Task goal: Repeat the entries below exactly as they appear, with no pictures.

Dataset entries:
• • • • •

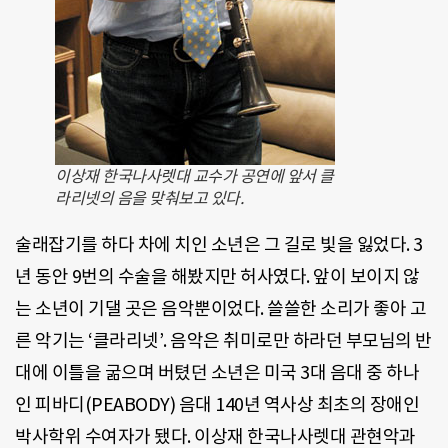
이상재 한국나사렛대 교수가 공연에 앞서 클
라리넷의 음을 맞춰보고 있다.
술래잡기를 하다 차에 치인 소년은 그 길로 빛을 잃었다. 3
년 동안 9번의 수술을 해봤지만 허사였다. 앞이 보이지 않
는 소년이 기댈 곳은 음악뿐이었다. 쓸쓸한 소리가 좋아 고
른 악기는 ‘클라리넷’. 음악은 취미로만 하라던 부모님의 반
대에 이틀을 굶으며 버텼던 소년은 미국 3대 음대 중 하나
인 피바디(PEABODY) 음대 140년 역사상 최초의 장애인
박사학위 수여자가 됐다. 이상재 한국나사렛대 관현악과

• • • • •

Answer section:
이상재 한국나사렛대 교수가 공연에 앞서 클
라리넷의 음을 맞춰보고 있다.
술래잡기를 하다 차에 치인 소년은 그 길로 빛을 잃었다. 3
년 동안 9번의 수술을 해봤지만 허사였다. 앞이 보이지 않
는 소년이 기댈 곳은 음악뿐이었다. 쓸쓸한 소리가 좋아 고
른 악기는 ‘클라리넷’. 음악은 취미로만 하라던 부모님의 반
대에 이틀을 굶으며 버텼던 소년은 미국 3대 음대 중 하나
인 피바디(PEABODY) 음대 140년 역사상 최초의 장애인
박사학위 수여자가 됐다. 이상재 한국나사렛대 관현악과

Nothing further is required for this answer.